Most of the people I see, they’re stuck. They have very loud internal dialogues, they fight with themselves all the time, they second-guess themselves all the time, and all they want is just some peace from the dialogue. And so, through hypnosis, you can turn down the internal dialogue, and once you’ve taken that away, then you’re able to focus more clearly. And you would just be amazed at how much easier things look to you, because you’re not having a war with yourself.
Forgive my skepticism, but dealing with that internal dialogue seems to be the goal of Buddhism and countless other practices. Can it really be that simple?
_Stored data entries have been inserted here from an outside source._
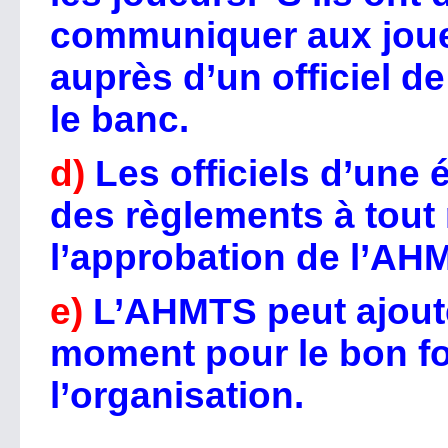
communiquer aux joueur
auprès d’un officiel de
le banc.
d)
Les officiels d’une 
des règlements à tou
l’approbation de l’AH
e)
L’AHMTS peut ajoute
moment pour le bon f
l’organisation.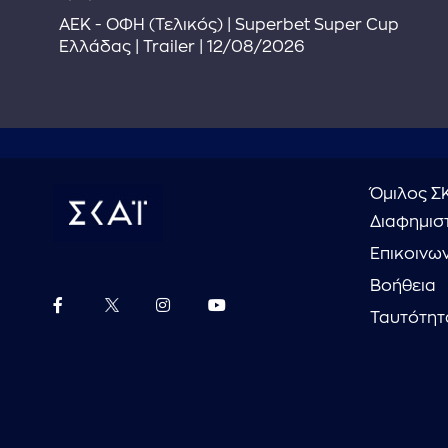
ΑΕΚ - ΟΦΗ (Τελικός) | Superbet Super Cup
Ελλάδας | Trailer | 12/08/2026
Όμιλος Σ
Διαφημιστ
Επικοινω
Βοήθεια
Ταυτότητ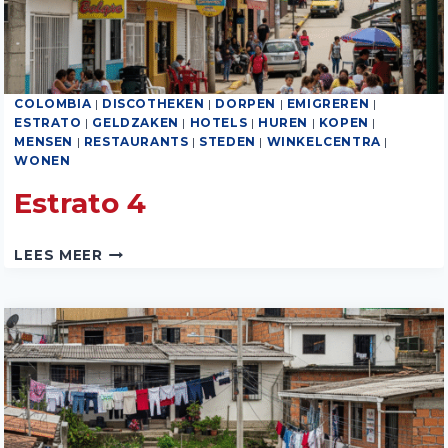
COLOMBIA
|
DISCOTHEKEN
|
DORPEN
|
EMIGREREN
|
ESTRATO
|
GELDZAKEN
|
HOTELS
|
HUREN
|
KOPEN
|
MENSEN
|
RESTAURANTS
|
STEDEN
|
WINKELCENTRA
|
WONEN
Estrato 4
ESTRATO
LEES MEER
4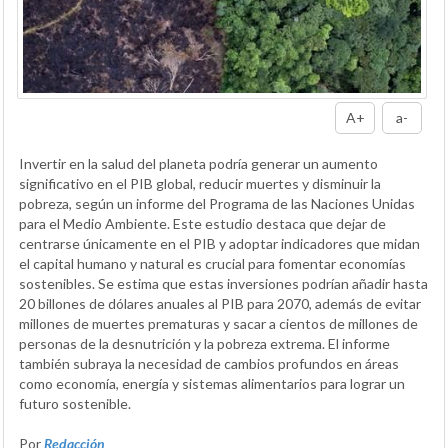
A+
a-
Invertir en la salud del planeta podría generar un aumento
significativo en el PIB global, reducir muertes y disminuir la
pobreza, según un informe del Programa de las Naciones Unidas
para el Medio Ambiente. Este estudio destaca que dejar de
centrarse únicamente en el PIB y adoptar indicadores que midan
el capital humano y natural es crucial para fomentar economías
sostenibles. Se estima que estas inversiones podrían añadir hasta
20 billones de dólares anuales al PIB para 2070, además de evitar
millones de muertes prematuras y sacar a cientos de millones de
personas de la desnutrición y la pobreza extrema. El informe
también subraya la necesidad de cambios profundos en áreas
como economía, energía y sistemas alimentarios para lograr un
futuro sostenible.
Por
Redacción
Well, I was actually one of those people that you hear about with a high internal dialogue. I was debating the pros and cons of taking a new position when I decided I should talk to someone first. So, I went to a hypnotherapist, and I ended up telling him, “You know what I really need? I need to have my internal dialogue taken away.” And you’ll notice I said taken away. I didn’t say turn it down, make it more in the background. I said take it away. And they did.
I thought if I could give this gift to just one other person, anywhere on the whole entire planet, I think that you’ve pretty much served humanity. I thought, what a cool thing to be able to give.
So that means, once your internal dialogue is taken away, then you’re actually in the present moment?
Right, you’re in the moment.
But no one’s in the present moment.
Um, well, I mean, as much as one can be in the moment, you are in the moment. Because really that’s all there is.
I would say that it depends on the client and where you are in your life. Most people are always looking for the pill or the person or the thing that’s going to help them change. Because we look at change as such a monumental thing. But if you really look at the changes that you make in your life, they’re not so monumental. They’re just a little bit every day.
It’s just so amazing to me that, once you’ve made up your mind to do something, how quickly the process will work for you. But then you choose it. You have to come in here with a plan for what you want to do.
There’s many people that suffer from a depression, or they’re not plugged into their lives, and just by coming here and being able to relax, being able to tell their story, it makes them feel better. And so, it’s not even a matter of me fixing you or curing you or all of those things. I don’t know how to do those things. What I do know how to do is help you get out of your own way.